Umweltverschmutzung und Tierleid durch Textilproduktion
Jedoch verursachen auch viele Produkte ohne tierische Fasern bei ihrer Herstellung Tierleid: Farb- und Hilfsmittel werden noch immer in Tierversuchen getestet. Klebstoffe bestehen sehr oft aus Inhaltsstoffen, die tierischen Ursprungs sind oder ebenfalls an Tieren getestet wurden. Synthetische Fasern wie Polyester bestehen aus Erdöl, das nicht biologisch abbaubar ist und dessen Förderung zu Lasten der Umwelt geht. Auch der konventionelle Anbau von Pflanzenfasern hat in manchen Fällen negative Auswirkungen auf die Tierwelt. Nutzinsekten sterben durch den Einsatz von gentechnisch verändertem Saatgut oder synthetischen Insektiziden. Vegan bedeutet somit nicht zwangsläufig öko. Auch bei veganen Kleidungsstücken ist es entscheidend, sich zu informieren und nachzufragen, wie das Produkt hergestellt wurde.

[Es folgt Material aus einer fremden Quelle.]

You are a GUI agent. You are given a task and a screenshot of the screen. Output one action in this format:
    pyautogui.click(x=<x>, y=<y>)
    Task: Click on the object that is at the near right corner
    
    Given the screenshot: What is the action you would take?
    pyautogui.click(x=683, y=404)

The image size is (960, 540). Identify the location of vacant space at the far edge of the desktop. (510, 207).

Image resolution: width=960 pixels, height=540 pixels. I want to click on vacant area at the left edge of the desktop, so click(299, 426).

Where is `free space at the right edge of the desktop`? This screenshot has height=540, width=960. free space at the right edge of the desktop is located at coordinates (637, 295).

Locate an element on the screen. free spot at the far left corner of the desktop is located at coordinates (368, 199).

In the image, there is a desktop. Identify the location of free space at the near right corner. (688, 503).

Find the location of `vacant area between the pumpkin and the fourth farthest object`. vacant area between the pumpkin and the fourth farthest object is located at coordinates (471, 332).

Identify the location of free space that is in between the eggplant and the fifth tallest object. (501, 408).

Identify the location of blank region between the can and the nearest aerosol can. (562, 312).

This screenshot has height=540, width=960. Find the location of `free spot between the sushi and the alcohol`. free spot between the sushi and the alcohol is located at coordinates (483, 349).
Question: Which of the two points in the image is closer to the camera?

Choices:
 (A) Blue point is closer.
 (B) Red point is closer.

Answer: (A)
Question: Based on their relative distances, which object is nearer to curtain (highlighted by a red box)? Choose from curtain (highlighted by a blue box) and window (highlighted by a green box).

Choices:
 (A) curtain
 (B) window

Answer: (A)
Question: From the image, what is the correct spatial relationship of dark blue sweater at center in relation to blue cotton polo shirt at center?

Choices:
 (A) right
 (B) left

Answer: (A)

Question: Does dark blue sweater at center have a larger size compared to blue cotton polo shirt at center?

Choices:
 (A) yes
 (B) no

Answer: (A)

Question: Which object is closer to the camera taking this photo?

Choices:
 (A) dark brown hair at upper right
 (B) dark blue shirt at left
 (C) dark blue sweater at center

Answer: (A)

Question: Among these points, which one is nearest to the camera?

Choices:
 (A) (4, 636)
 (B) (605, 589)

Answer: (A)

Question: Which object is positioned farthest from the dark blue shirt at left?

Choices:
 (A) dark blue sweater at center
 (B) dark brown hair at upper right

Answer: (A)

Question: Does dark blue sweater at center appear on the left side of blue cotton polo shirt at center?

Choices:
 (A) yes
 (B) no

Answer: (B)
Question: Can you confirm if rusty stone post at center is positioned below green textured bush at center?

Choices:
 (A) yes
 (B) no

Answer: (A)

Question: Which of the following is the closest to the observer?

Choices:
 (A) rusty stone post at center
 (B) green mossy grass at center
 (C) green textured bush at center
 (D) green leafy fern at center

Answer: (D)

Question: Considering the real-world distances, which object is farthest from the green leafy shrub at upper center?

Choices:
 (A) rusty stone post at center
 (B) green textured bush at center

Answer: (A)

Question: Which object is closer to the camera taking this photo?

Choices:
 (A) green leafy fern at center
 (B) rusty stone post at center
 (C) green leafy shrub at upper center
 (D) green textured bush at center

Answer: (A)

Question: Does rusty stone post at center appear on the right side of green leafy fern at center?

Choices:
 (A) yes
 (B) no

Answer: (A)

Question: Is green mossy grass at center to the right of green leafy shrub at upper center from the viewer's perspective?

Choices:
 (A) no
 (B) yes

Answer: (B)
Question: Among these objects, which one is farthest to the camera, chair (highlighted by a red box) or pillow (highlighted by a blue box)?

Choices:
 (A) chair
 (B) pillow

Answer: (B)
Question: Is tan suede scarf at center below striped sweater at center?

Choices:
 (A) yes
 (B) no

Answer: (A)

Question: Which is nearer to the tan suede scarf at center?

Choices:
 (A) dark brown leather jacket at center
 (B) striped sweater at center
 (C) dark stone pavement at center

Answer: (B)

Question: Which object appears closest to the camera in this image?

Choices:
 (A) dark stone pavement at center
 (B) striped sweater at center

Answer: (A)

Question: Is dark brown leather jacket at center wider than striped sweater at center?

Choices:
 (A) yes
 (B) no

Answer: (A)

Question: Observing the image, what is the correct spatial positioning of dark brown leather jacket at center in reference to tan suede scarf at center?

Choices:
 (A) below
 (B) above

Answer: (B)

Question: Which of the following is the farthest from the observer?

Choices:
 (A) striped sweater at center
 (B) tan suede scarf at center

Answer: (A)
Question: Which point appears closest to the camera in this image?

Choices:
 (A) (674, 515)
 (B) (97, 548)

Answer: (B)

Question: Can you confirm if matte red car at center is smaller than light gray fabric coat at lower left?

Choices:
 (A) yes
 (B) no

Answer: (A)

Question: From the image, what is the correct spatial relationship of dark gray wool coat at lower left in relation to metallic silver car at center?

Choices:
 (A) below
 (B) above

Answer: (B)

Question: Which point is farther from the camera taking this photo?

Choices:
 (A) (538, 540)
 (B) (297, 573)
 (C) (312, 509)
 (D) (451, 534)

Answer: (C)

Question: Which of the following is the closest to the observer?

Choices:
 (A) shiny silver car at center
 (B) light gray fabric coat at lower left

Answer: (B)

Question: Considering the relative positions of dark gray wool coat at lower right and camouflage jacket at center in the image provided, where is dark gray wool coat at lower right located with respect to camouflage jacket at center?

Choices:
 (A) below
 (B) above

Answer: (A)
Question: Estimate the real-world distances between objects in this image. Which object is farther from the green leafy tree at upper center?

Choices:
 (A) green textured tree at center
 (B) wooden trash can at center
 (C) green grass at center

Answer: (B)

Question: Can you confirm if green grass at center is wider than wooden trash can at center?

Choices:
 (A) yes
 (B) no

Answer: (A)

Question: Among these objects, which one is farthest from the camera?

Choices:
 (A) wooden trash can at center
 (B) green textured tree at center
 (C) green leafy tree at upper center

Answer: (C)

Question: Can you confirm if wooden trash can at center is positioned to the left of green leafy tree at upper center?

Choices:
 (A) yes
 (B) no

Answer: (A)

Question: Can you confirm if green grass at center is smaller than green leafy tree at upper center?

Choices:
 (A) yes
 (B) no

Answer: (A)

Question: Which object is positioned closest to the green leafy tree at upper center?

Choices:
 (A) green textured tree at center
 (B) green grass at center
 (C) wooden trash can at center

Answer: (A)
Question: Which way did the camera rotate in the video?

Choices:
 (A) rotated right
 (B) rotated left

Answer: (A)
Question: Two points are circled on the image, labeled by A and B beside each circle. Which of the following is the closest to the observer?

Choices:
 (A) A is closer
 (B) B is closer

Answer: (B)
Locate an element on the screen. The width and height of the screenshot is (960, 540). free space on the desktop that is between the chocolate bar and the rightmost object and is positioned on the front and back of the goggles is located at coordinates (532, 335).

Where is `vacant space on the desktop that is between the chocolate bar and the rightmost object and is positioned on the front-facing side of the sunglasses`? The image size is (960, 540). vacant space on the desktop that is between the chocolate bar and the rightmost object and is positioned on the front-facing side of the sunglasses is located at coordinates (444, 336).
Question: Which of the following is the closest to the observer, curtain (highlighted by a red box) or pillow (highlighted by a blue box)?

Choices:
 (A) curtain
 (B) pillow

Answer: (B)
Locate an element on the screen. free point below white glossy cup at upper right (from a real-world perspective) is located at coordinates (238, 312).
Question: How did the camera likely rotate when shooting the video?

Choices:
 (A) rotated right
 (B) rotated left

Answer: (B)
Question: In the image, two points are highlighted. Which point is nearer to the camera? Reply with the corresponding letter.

Rhabarber-Leder und ökologische Nutztierhaltung
Wer, statt komplett zu verzichten, auf ökologische und ethische Produkte wechseln möchte, findet auch da einige gute Alternativen. Ein Beispiel ist die Lederproduktion. Betrachtet man diese aus dem Blickwinkel der Nachhaltigkeit, kann zwischen der ökologischen Gerbung ohne giftige Chromsalze und dem Ursprung der Häute aus ökologischer Nutztierhaltung differenziert werden.
Eines der wenigen deutschen Labels, das sich explizit auf „nachhaltiges Leder“ spezialisiert hat, ist Deepmello. Statt der mineralischen Gerbung mit toxischen Chromsalzen, die weltweit zu mehr als 80 % eingesetzt wird, nutzt die Marke eine pflanzliche Gerbmethode mit Rhabarberwurzel-Extrakt. Der Rhabarber wird in der Nähe von Magdeburg angebaut, das Leder größtenteils in Bayern hergestellt. Mittelfristig ist Deepmello bestrebt, alle Leder aus Biohäuten herzustellen. „Jedoch muss dafür die Bereitschaft der Kunden größer werden, Naturmerkmale im Leder, zum Beispiel Kampfspuren oder Spuren von Verletzungen, zu akzeptieren“, erklärt Gründerin Anne-Christin Bansleben in einem Interview mit der Zeit.
Orientierungshilfe für KonsumentInnen
Auch bei Textilien aus kontrolliert biologischem Anbau müssen strengere Regelungen in der Tierhaltung eingehalten werden. Orientierungshilfe im Laden bieten dafür Textillabels, wie zum Beispiel der Global Organic Textile Standard (GOTS), der vorschreibt, dass die eingesetzten Fasern zu mindestens 70 % aus kontrolliert biologischer Landwirtschaft stammen müssen. Das Label NATURTEXTIL BEST verlangt sogar 100 % Biofasern. Textilien mit dem NATURLEDER IVN Label werden ausschließlich aus Ledern von Tieren der Fleischindustrie gefertigt. Der Anbauverband Biokreis bietet als einziges Siegel die Sicherheit, dass ein Leder von Bio-Tieren stammt. Verbandszeichen wie Bioland, Naturland oder vor allem demeter garantieren ebenfalls strenge Tierwohl-Richtlinien.